Segment Start: Data under study

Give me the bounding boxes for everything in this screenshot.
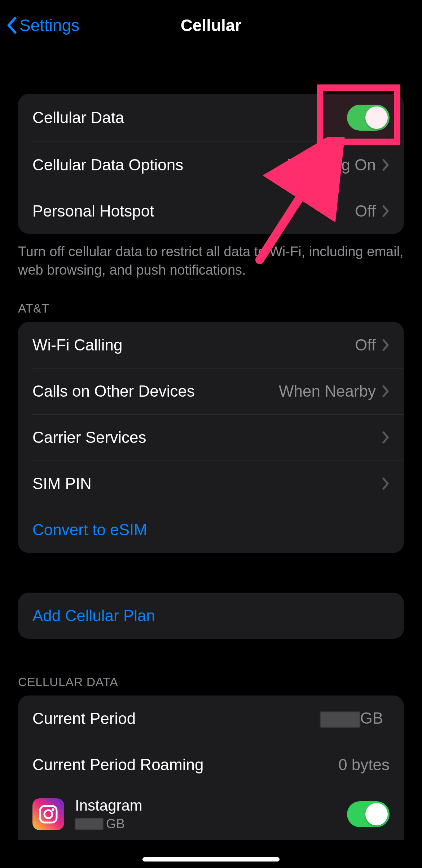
- chevron-right-icon: [382, 477, 390, 490]
- wifi-calling-value: Off: [355, 336, 376, 354]
- group-main: Cellular Data Cellular Data Options Roam…: [18, 94, 404, 234]
- row-personal-hotspot[interactable]: Personal Hotspot Off: [32, 188, 404, 234]
- current-period-roaming-value: 0 bytes: [338, 756, 390, 774]
- row-calls-other-devices[interactable]: Calls on Other Devices When Nearby: [32, 368, 404, 414]
- chevron-right-icon: [382, 339, 390, 351]
- calls-other-label: Calls on Other Devices: [32, 382, 279, 400]
- current-period-label: Current Period: [32, 710, 320, 728]
- toggle-knob: [365, 803, 388, 825]
- instagram-icon: [32, 798, 64, 830]
- chevron-right-icon: [382, 159, 390, 171]
- chevron-right-icon: [382, 385, 390, 397]
- row-current-period-roaming: Current Period Roaming 0 bytes: [32, 742, 404, 788]
- instagram-toggle[interactable]: [347, 801, 390, 827]
- row-add-cellular-plan[interactable]: Add Cellular Plan: [18, 593, 404, 639]
- chevron-right-icon: [382, 431, 390, 444]
- row-cellular-data[interactable]: Cellular Data: [18, 94, 404, 141]
- svg-rect-0: [40, 806, 57, 823]
- app-name: Instagram: [75, 797, 347, 814]
- back-label: Settings: [19, 16, 79, 35]
- row-convert-esim[interactable]: Convert to eSIM: [32, 507, 404, 553]
- toggle-knob: [365, 106, 388, 129]
- add-cellular-plan-label: Add Cellular Plan: [32, 607, 390, 625]
- group-usage: Current Period GB Current Period Roaming…: [18, 695, 404, 840]
- navbar: Settings Cellular: [0, 0, 422, 51]
- row-cellular-data-options[interactable]: Cellular Data Options Roaming On: [32, 141, 404, 188]
- cellular-data-label: Cellular Data: [32, 109, 347, 127]
- current-period-value: GB: [320, 709, 383, 727]
- personal-hotspot-value: Off: [355, 202, 376, 220]
- redacted-value: [320, 712, 360, 728]
- carrier-services-label: Carrier Services: [32, 428, 382, 446]
- cellular-data-options-value: Roaming On: [287, 156, 376, 174]
- chevron-left-icon: [6, 17, 17, 34]
- row-carrier-services[interactable]: Carrier Services: [32, 414, 404, 461]
- back-button[interactable]: Settings: [6, 0, 79, 51]
- app-usage: GB: [75, 816, 347, 832]
- svg-point-1: [44, 810, 52, 818]
- chevron-right-icon: [382, 205, 390, 217]
- cellular-data-usage-header: CELLULAR DATA: [0, 639, 422, 695]
- wifi-calling-label: Wi-Fi Calling: [32, 336, 355, 354]
- cellular-data-options-label: Cellular Data Options: [32, 156, 287, 174]
- redacted-value: [75, 818, 103, 830]
- home-indicator: [142, 857, 280, 862]
- group-add-plan: Add Cellular Plan: [18, 593, 404, 639]
- row-wifi-calling[interactable]: Wi-Fi Calling Off: [18, 322, 404, 368]
- cellular-data-toggle[interactable]: [347, 105, 390, 131]
- personal-hotspot-label: Personal Hotspot: [32, 202, 355, 220]
- row-sim-pin[interactable]: SIM PIN: [32, 461, 404, 507]
- group-main-footer: Turn off cellular data to restrict all d…: [0, 234, 422, 280]
- page-title: Cellular: [181, 16, 242, 35]
- calls-other-value: When Nearby: [279, 382, 376, 400]
- carrier-header: AT&T: [0, 280, 422, 322]
- convert-esim-label: Convert to eSIM: [32, 521, 390, 539]
- row-app-instagram[interactable]: Instagram GB: [32, 788, 404, 840]
- sim-pin-label: SIM PIN: [32, 475, 382, 493]
- group-carrier: Wi-Fi Calling Off Calls on Other Devices…: [18, 322, 404, 553]
- row-current-period: Current Period GB: [18, 695, 404, 742]
- current-period-roaming-label: Current Period Roaming: [32, 756, 338, 774]
- svg-point-2: [52, 808, 54, 811]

Segment End: Data under study

Problem to solve -
Return, exactly as they stand, all of the lines above, but not the pictures.

Output for this task -
Give me the bounding boxes for everything in this screenshot.
- chevron-right-icon: [382, 477, 390, 490]
- wifi-calling-value: Off: [355, 336, 376, 354]
- group-main: Cellular Data Cellular Data Options Roam…: [18, 94, 404, 234]
- row-personal-hotspot[interactable]: Personal Hotspot Off: [32, 188, 404, 234]
- current-period-roaming-value: 0 bytes: [338, 756, 390, 774]
- row-calls-other-devices[interactable]: Calls on Other Devices When Nearby: [32, 368, 404, 414]
- chevron-right-icon: [382, 339, 390, 351]
- calls-other-label: Calls on Other Devices: [32, 382, 279, 400]
- current-period-label: Current Period: [32, 710, 320, 728]
- toggle-knob: [365, 803, 388, 825]
- instagram-icon: [32, 798, 64, 830]
- chevron-right-icon: [382, 159, 390, 171]
- chevron-right-icon: [382, 385, 390, 397]
- row-current-period-roaming: Current Period Roaming 0 bytes: [32, 742, 404, 788]
- instagram-toggle[interactable]: [347, 801, 390, 827]
- row-add-cellular-plan[interactable]: Add Cellular Plan: [18, 593, 404, 639]
- chevron-right-icon: [382, 431, 390, 444]
- row-cellular-data[interactable]: Cellular Data: [18, 94, 404, 141]
- svg-rect-0: [40, 806, 57, 823]
- app-name: Instagram: [75, 797, 347, 814]
- back-label: Settings: [19, 16, 79, 35]
- row-convert-esim[interactable]: Convert to eSIM: [32, 507, 404, 553]
- toggle-knob: [365, 106, 388, 129]
- add-cellular-plan-label: Add Cellular Plan: [32, 607, 390, 625]
- group-usage: Current Period GB Current Period Roaming…: [18, 695, 404, 840]
- navbar: Settings Cellular: [0, 0, 422, 51]
- row-cellular-data-options[interactable]: Cellular Data Options Roaming On: [32, 141, 404, 188]
- cellular-data-label: Cellular Data: [32, 109, 347, 127]
- current-period-value: GB: [320, 709, 383, 727]
- personal-hotspot-value: Off: [355, 202, 376, 220]
- redacted-value: [320, 712, 360, 728]
- carrier-services-label: Carrier Services: [32, 428, 382, 446]
- cellular-data-options-value: Roaming On: [287, 156, 376, 174]
- chevron-left-icon: [6, 17, 17, 34]
- row-carrier-services[interactable]: Carrier Services: [32, 414, 404, 461]
- back-button[interactable]: Settings: [6, 0, 79, 51]
- app-usage: GB: [75, 816, 347, 832]
- svg-point-1: [44, 810, 52, 818]
- chevron-right-icon: [382, 205, 390, 217]
- cellular-data-usage-header: CELLULAR DATA: [0, 639, 422, 695]
- wifi-calling-label: Wi-Fi Calling: [32, 336, 355, 354]
- cellular-data-options-label: Cellular Data Options: [32, 156, 287, 174]
- redacted-value: [75, 818, 103, 830]
- home-indicator: [142, 857, 280, 862]
- group-add-plan: Add Cellular Plan: [18, 593, 404, 639]
- row-wifi-calling[interactable]: Wi-Fi Calling Off: [18, 322, 404, 368]
- cellular-data-toggle[interactable]: [347, 105, 390, 131]
- personal-hotspot-label: Personal Hotspot: [32, 202, 355, 220]
- row-sim-pin[interactable]: SIM PIN: [32, 461, 404, 507]
- group-main-footer: Turn off cellular data to restrict all d…: [0, 234, 422, 280]
- page-title: Cellular: [181, 16, 242, 35]
- calls-other-value: When Nearby: [279, 382, 376, 400]
- carrier-header: AT&T: [0, 280, 422, 322]
- convert-esim-label: Convert to eSIM: [32, 521, 390, 539]
- row-app-instagram[interactable]: Instagram GB: [32, 788, 404, 840]
- sim-pin-label: SIM PIN: [32, 475, 382, 493]
- group-carrier: Wi-Fi Calling Off Calls on Other Devices…: [18, 322, 404, 553]
- row-current-period: Current Period GB: [18, 695, 404, 742]
- current-period-roaming-label: Current Period Roaming: [32, 756, 338, 774]
- svg-point-2: [52, 808, 54, 811]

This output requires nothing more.